Are Buy Now, Pay Later Plans a Good Idea?

It’s really a judgment call.

Rakesh Gupta, associate professor in decision sciences and marketing at Adelphi University in Garden City, New York, says, “I don’t believe there is much added value to the consumer from these types of payment schemes. They are somewhere between layaway plans from some retailers and payments-in-full to credit cards.”

He sees the main downside is that it could cause you financial stress later. “It means keeping track of another bill and another account on top of mortgage payments, home equity payments, auto loans, student loans, credit cards and a host of other bills,” Gupta says.

He thinks it’s likely that a lot of people will end up missing payments and then shelling out more money than they needed to for the product.

Robert Goldberg, a clinical associate professor in finance and economics, also at Adelphi University, says the main downside is that “these plans encourage spending beyond one’s means.”

He concedes that there might be some situations where a consumer, short on cash, could benefit from these plans, but overall he wouldn’t recommend regularly using installment plans.

“I reviewed these plans with my freshman college students taking a personal finance course, and they agreed that it is better to delay the purchase, save the money and then decide whether the expenditure makes sense,” Goldberg says.
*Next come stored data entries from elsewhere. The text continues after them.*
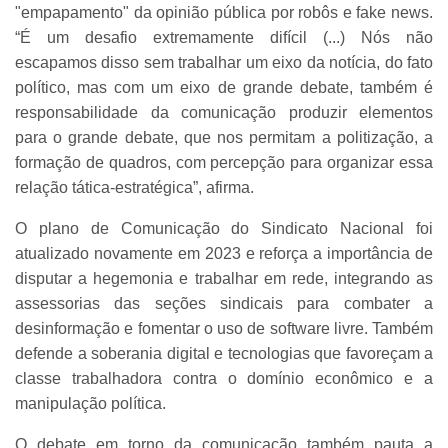
"empapamento" da opinião pública por robôs e fake news.
“É um desafio extremamente difícil (...) Nós não
escapamos disso sem trabalhar um eixo da notícia, do fato
político, mas com um eixo de grande debate, também é
responsabilidade da comunicação produzir elementos
para o grande debate, que nos permitam a politização, a
formação de quadros, com percepção para organizar essa
relação tática-estratégica”, afirma.
O plano de Comunicação do Sindicato Nacional foi
atualizado novamente em 2023 e reforça a importância de
disputar a hegemonia e trabalhar em rede, integrando as
assessorias das seções sindicais para combater a
desinformação e fomentar o uso de software livre. Também
defende a soberania digital e tecnologias que favoreçam a
classe trabalhadora contra o domínio econômico e a
manipulação política.
O debate em torno da comunicação também pauta a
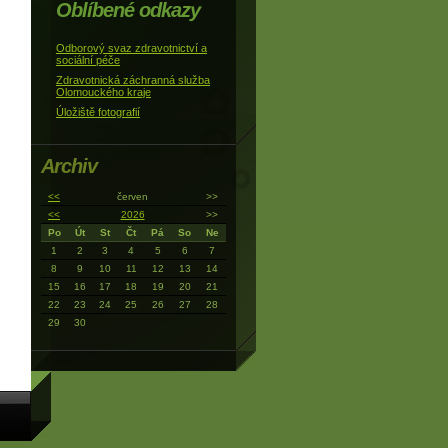
Oblíbené odkazy
Odborový svaz zdravotnictví a
sociální péče
Zdravotnická záchranná služba
Olomouckého kraje
Úložiště fotografií
Archiv
<<
červen
>>
<<
2026
>>
Po
Út
St
Čt
Pá
So
Ne
1
2
3
4
5
6
7
8
9
10
11
12
13
14
15
16
17
18
19
20
21
22
23
24
25
26
27
28
29
30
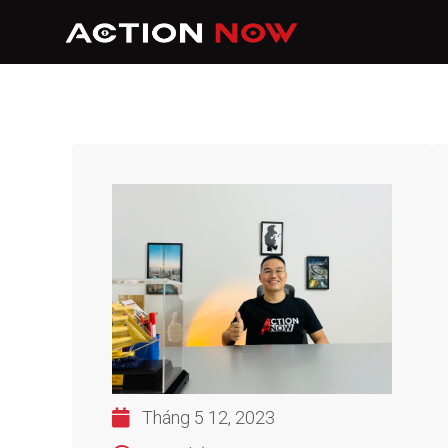
Tháng 5 12, 2023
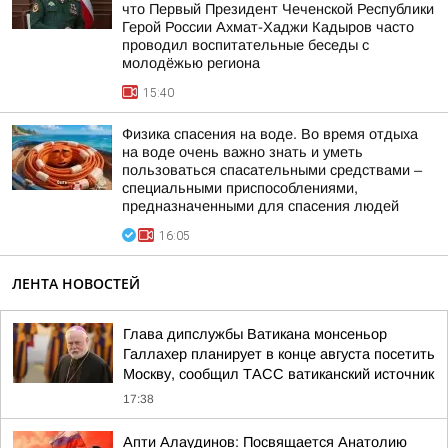
что Первый Президент Чеченской Республики
Герой России Ахмат-Хаджи Кадыров часто
проводил воспитательные беседы с
молодёжью региона
15:40
Физика спасения на воде. Во время отдыха
на воде очень важно знать и уметь
пользоваться спасательными средствами –
специальными приспособлениями,
предназначенными для спасения людей
16:05
ЛЕНТА НОВОСТЕЙ
Глава дипслужбы Ватикана монсеньор
Галлахер планирует в конце августа посетить
Москву, сообщил ТАСС ватиканский источник
17:38
Апти Алаудинов: Посвящается Анатолию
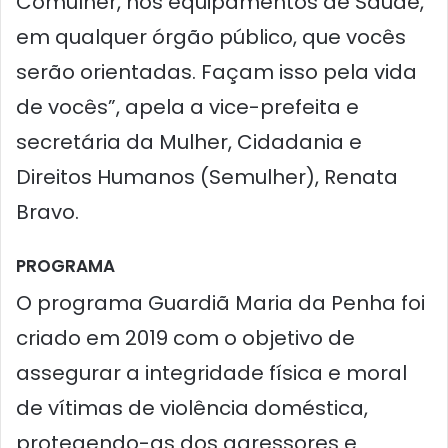
Comulher, nos equipamentos de Saúde,
em qualquer órgão público, que vocês
serão orientadas. Façam isso pela vida
de vocês”, apela a vice-prefeita e
secretária da Mulher, Cidadania e
Direitos Humanos (Semulher), Renata
Bravo.
PROGRAMA
O programa Guardiã Maria da Penha foi
criado em 2019 com o objetivo de
assegurar a integridade física e moral
de vítimas de violência doméstica,
protegendo-as dos agressores e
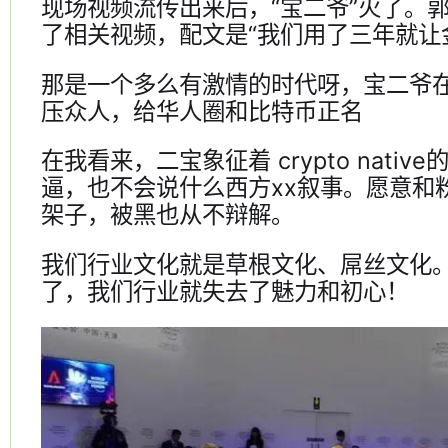
现场视频流传出来后，“宝二爷”火了。
了相关视频，配文是“我们用了三年就让
那是一个多么有激情的时代呀，宝二爷
压众人，给华人圈和比特币正名
在我看来，二宝象征着 crypto nati
逼，也不会说什么西方xx叙事。愿意和
架子，被黑也从不辩解。
我们行业文化就是草根文化、屌丝文化。
了，我们行业就失去了魅力和初心！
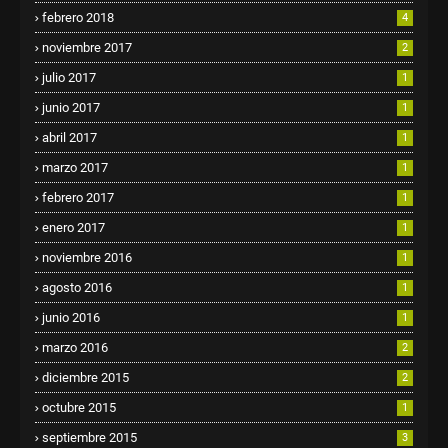
febrero 2018
4
noviembre 2017
2
julio 2017
1
junio 2017
1
abril 2017
1
marzo 2017
1
febrero 2017
1
enero 2017
1
noviembre 2016
1
agosto 2016
1
junio 2016
1
marzo 2016
2
diciembre 2015
2
octubre 2015
1
septiembre 2015
3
Still, it really comes down to how badly you need the item you’re thinking of buying. If it’s something you feel you do need now, and you’re willing to pay in installments, it can beat a layaway plan – which generally has fees, and you’re often not able to get the item for weeks or months. It certainly beats taking out a payday loan to pay for the item. It is arguably a better way to make a purchase than putting the item on a credit card and carrying revolving debt – provided, of course, that you make the installment payments on time and aren’t late.

Paying later is not going to get you into financial trouble. Paying late will.

On the other hand, don’t forget Gupta’s warning that buy now, pay later installment plans mean that you’ll add another financial obligation to your short-term future. If the purchase is something that can wait, you probably should listen to Goldberg’s students.